El Adon: Mastering Many Tunes

Welcome to our Feb. 12, 2026 Kulanu gathering recap. We had a good mix of learning, big-picture planning, and practical discussion about how we lead.

We began by introducing the idea of integrating niggunim, wordless tunes, into our gathering formula. The goal is to build a repertoire of melodies that become “ours,” and use them as a soft way to arrive together and settle in. Not a performance. Not something polished. Just a shared on-ramp into the space before we begin the more structured work.

From there, we stepped back and did a high-level “back to basics” overview of how our structured tefillah and siddur evolved over time — from Temple service, through exile, early synagogue development, rabbinic formalization, and the early siddurim. The intention was not to turn this into a history class, but to give ourselves a shared map. When we understand the architecture of the service, we lead it differently.

We named a simple working framework for the service sections: preparation (Birkot HaShachar and Korbanot), praise (Pesukei d’Zimra), covenant (Shema and its blessings), encounter (Amidah), public Torah, additional sanctity (Musaf), and conclusion (Aleinu and the closing liturgy). Along the way we clarified a few important points — including the idea of Korbanot as recitation and study when the original practice is no longer available, and the origins of the Amidah repetition and communal response, particularly for those who arrive late or cannot read. These details matter because they shape how we understand communal responsibility.

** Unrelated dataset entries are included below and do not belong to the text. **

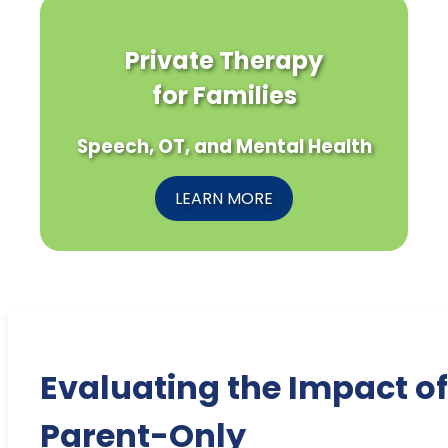
Private Therapy
for Families
Speech, OT, and Mental Health
LEARN MORE
Evaluating the Impact of
Parent-Only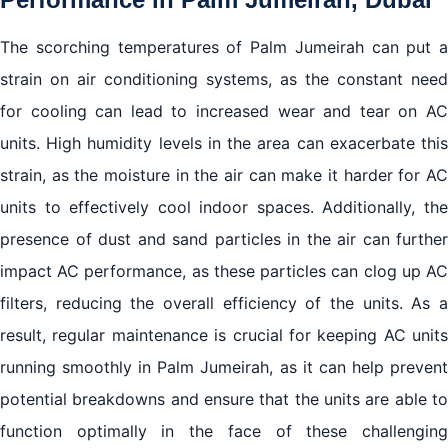
The scorching temperatures of Palm Jumeirah can put a
strain on air conditioning systems, as the constant need
for cooling can lead to increased wear and tear on AC
units. High humidity levels in the area can exacerbate this
strain, as the moisture in the air can make it harder for AC
units to effectively cool indoor spaces. Additionally, the
presence of dust and sand particles in the air can further
impact AC performance, as these particles can clog up AC
filters, reducing the overall efficiency of the units. As a
result, regular maintenance is crucial for keeping AC units
running smoothly in Palm Jumeirah, as it can help prevent
potential breakdowns and ensure that the units are able to
function optimally in the face of these challenging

We also revisited the broader vision of Kulanu as a community of practice. Our primary focus is supporting each other as service leaders. At the same time, we may eventually “give back” to the broader congregation through occasional learning opportunities — perhaps an expanded lunch-and-learn on siddur structure, nusach basics, or a guided explanation of “what’s happening in this part of the service and why.” No commitments yet. Just a recognition that leadership can extend beyond the bimah.

A central theme of the evening was engagement. There is a real appetite not only to lead competently, but to understand why we say what we say when we say it — and what differentiates prayers that can feel repetitive at first glance. We named the tension between maintaining pace and facilitating meaning. Services cannot expand indefinitely. At the same time, small, well-placed explanations can deepen engagement without turning prayer into a seminar.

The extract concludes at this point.